Sign up to receive our newsletter and additional e-mail updates.
Release - Rokita Reintroduces State Health Flexibility Act
February 5, 2013
Contact: Josh Britton
Phone: (202) 225-5037
Rokita Reintroduces State Health Flexibility Act
Legislation Reforms Medicaid Through Block Grants, Saves $2 Trillion
To learn more:
- READ Rep. Rokita’s comments on Medicaid reform in the L.A. Times
- TUNE IN to Rep. Rokita’s interviews on the Lars Larson Show at 6:30 p.m. ET today and the Dennis Miller Show at 12:45 p.m. ET Wednesday
(Washington, D.C.) – U.S. Rep. Todd Rokita, a member of the House Budget Committee, today reintroduced the State Health Flexibility Act, which would reform the Medicaid program by block-granting the federal share of Medicaid funding to states, ultimately saving taxpayers $2 trillion over ten years through efficiency and fraud reduction. Rokita was joined on the bill by 32 original cosponsors.
“The facts are clear: Medicaid is a failure. Poor families and children continue to get poor care, if they can find Medicaid care at all. At the same time, federal Medicaid mandates are bankrupting states and driving doctors out of Medicaid services entirely. The State Health Flexibility Act is a constructive solution, putting states back in charge, with consistent, predictable, no-strings-attached funding to actually take care of the neediest Americans.
“Medicaid’s current course is unsustainable, and without reform, it will collapse.

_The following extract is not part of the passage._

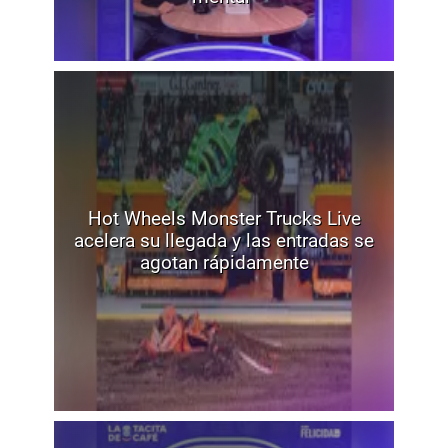
Hot Wheels Monster Trucks Live
acelera su llegada y las entradas se
agotan rápidamente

Instead of pouring more money and trapping more Americans in a broken program, we should use proven reforms to make the system better and more efficient,” said Rokita.
Rokita’s State Health Flexibility Act devolves Medicaid and CHIP (Children’s Health Insurance Program) funding to the states through a single federal block grant. States will have complete flexibility to determine eligibility and benefits, allowing them to tailor their safety net programs to their unique populations. Rokita’s bill would also completely repeal Obamacare, including the law’s dramatic expansion of Medicaid.
Rokita also introduced the State Health Flexibility Act last year during the 112th Congress, and the CHIP provisions were included in the House-passed budget.
The $2 trillion in savings would be achieved by capping federal Medicaid/CHIP funding at FY2012 levels for the next ten years, with no automatic mechanism to increase the block grant for inflation. This proposal is modeled after the successful 1996 federal welfare reforms, which has held federal spending steady.
The bill also contains strong protections that give states full authority and every incentive to proactively detect and prosecute misuse, fraud and abuse. Each state will undergo annual independent audits, which must be provided to the U.S. Treasury Secretary, the state legislatures and the general public. Misused funds detected by an audit will result in forfeiture of the funds plus a ten percent penalty.
Current-law prohibitions will continue against abortion funding, health care services for illegal aliens, and discrimination based upon disability, sex, race, color or national origin.
The original cosponsors joining Rokita on the legislation are U.S. Reps. Mark Amodei (NV-02), Rob Bishop (UT-01), Diane Black (TN-06), Marsha Blackburn (TN-07), Paul Broun (GA-10), Larry Bucshon (IN-08), Tom Cotton (AR-04), John Culberson (TX-07), Jeff Duncan (SC-03), John Fleming (LA-04), Bill Flores (TX-17), Scott Garrett (NJ-05), Louie Gohmert (TX-01), Jeb Hensarling (TX-05), George Holding (NC-13), Tim Huelskamp (KS-01), Bill Huizenga (MI-02), Doug LaMalfa (CA-01), Doug Lamborn (CO-05), Cynthia Lummis (WY), Kenny Marchant (TX-24), Mick Mulvaney (SC-05), Steven Palazzo (MS-04), Steve Pearce (NM-02), Ted Poe (TX-02), Trey Radel (FL-19), Phil Roe (TN-01), Dennis Ross (FL-15), Steve Scalise (LA-01), Austin Scott (GA-08), Chris Stewart (UT-02) and Lynn Westmoreland (GA-03).